*GIVEN ENTRIES*
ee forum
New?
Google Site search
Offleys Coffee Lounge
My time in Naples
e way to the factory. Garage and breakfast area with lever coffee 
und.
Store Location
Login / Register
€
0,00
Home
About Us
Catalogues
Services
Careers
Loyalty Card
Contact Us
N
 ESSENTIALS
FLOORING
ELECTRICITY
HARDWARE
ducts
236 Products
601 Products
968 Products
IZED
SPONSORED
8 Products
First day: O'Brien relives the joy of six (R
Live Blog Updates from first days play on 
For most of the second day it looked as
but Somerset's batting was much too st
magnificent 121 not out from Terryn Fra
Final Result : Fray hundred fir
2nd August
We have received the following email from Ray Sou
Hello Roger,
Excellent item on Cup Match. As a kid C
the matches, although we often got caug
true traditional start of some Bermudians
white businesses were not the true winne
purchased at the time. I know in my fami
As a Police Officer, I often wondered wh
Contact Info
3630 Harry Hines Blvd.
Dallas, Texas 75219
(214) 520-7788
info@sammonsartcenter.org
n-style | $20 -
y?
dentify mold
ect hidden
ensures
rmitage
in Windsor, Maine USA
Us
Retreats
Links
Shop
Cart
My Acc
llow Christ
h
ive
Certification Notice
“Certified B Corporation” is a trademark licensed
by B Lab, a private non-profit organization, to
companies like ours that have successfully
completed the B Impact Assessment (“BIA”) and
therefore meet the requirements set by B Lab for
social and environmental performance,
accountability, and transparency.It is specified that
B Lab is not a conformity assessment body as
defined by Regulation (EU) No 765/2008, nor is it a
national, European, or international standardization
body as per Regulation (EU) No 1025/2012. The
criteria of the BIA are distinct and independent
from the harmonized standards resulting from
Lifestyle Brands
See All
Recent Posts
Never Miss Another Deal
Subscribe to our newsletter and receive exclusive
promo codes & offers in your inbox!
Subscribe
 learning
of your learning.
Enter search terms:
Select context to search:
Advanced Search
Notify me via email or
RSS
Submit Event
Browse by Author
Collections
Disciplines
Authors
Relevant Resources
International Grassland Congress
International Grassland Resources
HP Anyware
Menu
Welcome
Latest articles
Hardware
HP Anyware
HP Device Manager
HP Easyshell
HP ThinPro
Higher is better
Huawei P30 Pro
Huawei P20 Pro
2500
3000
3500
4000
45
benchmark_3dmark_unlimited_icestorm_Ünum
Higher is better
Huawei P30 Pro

*DIRECTIONS*
The expected answer is one number: how many lines of the material contain the word "your".

*ANSWER SPACE*
2